5. Performance Evaluation

Offline evaluation of MISS demonstrates marked improvements over strong baselines (e.g., SASRec, TDM, NANN, Kuaiformer):

  • Recall@800: Using a 4k behavioral sequence, MISS achieved a 37.93% improvement over the second-best approach.
  • Hierarchical recall: At intermediate tree levels (13, 16, 19), the recall gains reached up to 59.38%, reflecting superior candidate filtering and recall quality.
  • Online deployment: In Kuaishou’s production system (400 million DAU), MISS yielded measurable gains in Total App Usage Time and Per User Usage Time, confirming real-world impact.

These results indicate that the simultaneous exploitation of multi-modal signals and lifelong user data is significantly beneficial for both offline accuracy and online user engagement.

6. Industrial Applications and Implications

MISS is architected for real-world deployment in large-scale recommendation systems where:

  • Millions of items and hundreds of millions of users generate extensive and noisy multi-modal behavioral data;
  • Tree-based retrieval with multi-modal embeddings supports rapid candidate narrowing despite massive pools;
  • Multi-perspective behavior searching (via Co-GSU and MM-GSU) ensures comprehensive modeling of user interests;
  • Scalability is achieved through efficient data structures and modular multi-task learning blocks such as Multi-Gate Mixture-of-Experts.

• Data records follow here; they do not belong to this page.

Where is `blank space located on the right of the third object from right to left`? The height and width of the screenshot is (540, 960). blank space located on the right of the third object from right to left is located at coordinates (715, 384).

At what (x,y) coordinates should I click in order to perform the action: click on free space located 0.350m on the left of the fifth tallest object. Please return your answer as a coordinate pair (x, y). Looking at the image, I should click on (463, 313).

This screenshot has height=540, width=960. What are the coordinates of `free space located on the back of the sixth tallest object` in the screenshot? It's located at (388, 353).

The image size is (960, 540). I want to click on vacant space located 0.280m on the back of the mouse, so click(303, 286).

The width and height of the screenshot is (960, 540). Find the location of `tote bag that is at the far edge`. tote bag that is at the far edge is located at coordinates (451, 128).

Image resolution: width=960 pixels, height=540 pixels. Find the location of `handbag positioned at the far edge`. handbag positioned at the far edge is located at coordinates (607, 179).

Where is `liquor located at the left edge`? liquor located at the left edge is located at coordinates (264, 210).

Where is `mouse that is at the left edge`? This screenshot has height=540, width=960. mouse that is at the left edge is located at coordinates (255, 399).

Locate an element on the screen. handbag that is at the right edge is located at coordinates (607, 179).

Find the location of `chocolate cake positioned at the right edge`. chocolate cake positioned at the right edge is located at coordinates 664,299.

The framework’s modularity also allows for incremental improvements and continual learning, consistent with the demands of lifelong indexing and retrieval systems.

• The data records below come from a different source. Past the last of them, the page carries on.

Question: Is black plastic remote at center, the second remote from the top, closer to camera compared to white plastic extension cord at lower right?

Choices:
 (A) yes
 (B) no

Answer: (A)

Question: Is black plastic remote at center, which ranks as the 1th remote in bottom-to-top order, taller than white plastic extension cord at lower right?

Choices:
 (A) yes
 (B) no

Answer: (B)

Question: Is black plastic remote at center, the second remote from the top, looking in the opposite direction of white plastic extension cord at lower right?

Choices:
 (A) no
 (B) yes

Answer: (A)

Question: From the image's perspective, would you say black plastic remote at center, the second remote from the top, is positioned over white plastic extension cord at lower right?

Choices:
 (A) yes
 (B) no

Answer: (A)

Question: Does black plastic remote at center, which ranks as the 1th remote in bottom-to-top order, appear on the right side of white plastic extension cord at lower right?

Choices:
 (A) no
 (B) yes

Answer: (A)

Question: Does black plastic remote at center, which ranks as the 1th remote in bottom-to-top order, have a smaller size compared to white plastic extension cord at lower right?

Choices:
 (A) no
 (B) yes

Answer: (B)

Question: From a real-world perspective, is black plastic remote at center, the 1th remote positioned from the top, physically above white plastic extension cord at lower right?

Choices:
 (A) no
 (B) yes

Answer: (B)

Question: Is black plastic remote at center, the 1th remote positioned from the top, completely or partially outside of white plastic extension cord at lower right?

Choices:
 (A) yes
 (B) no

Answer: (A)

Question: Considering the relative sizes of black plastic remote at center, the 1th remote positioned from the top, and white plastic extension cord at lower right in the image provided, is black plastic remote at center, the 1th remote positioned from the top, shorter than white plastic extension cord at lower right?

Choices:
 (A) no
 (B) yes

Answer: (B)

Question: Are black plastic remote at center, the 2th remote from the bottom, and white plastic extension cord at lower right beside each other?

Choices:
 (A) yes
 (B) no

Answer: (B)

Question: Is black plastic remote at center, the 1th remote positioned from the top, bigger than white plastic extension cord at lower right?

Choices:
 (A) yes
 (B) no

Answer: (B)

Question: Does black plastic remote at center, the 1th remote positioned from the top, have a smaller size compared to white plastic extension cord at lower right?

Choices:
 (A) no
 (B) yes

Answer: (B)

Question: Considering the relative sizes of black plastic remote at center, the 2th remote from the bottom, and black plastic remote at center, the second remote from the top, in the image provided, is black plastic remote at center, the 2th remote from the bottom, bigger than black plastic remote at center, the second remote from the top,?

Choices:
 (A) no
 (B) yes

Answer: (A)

7. Connections to Broader Research and Future Directions

The design principles underlying MISS—multi-modal index tree construction, dual-path lifelong behavior modeling, and attention-driven candidate refinement—reflect current trends in efficient cross-modal retrieval (Markchit et al., 2019), unsupervised hashing (Hansen et al., 2021), lifelong continual learning for retrieval (Wang et al., 2021), and scalable multi-modal recommendation (Wang et al., 2023, Shen et al., 15 Jul 2024). Future work may address further optimization of tree balancing, integration with advanced product quantization or proximity graph-based indexing (Wang et al., 2023), and extension to open-world or weakly supervised retrieval settings (Solaiman et al., 25 Jun 2025). The convergence of efficient index structures and continual multi-modal sequence modeling represents a promising direction for high-performing, industrial-scale information retrieval and recommendation.

MISS thereby establishes an integrated benchmark for multi-modal indexing and lifelong sequential search at scale, with demonstrated advances in accuracy, diversity, and operational efficiency in live industrial deployments (Guo et al., 20 Aug 2025).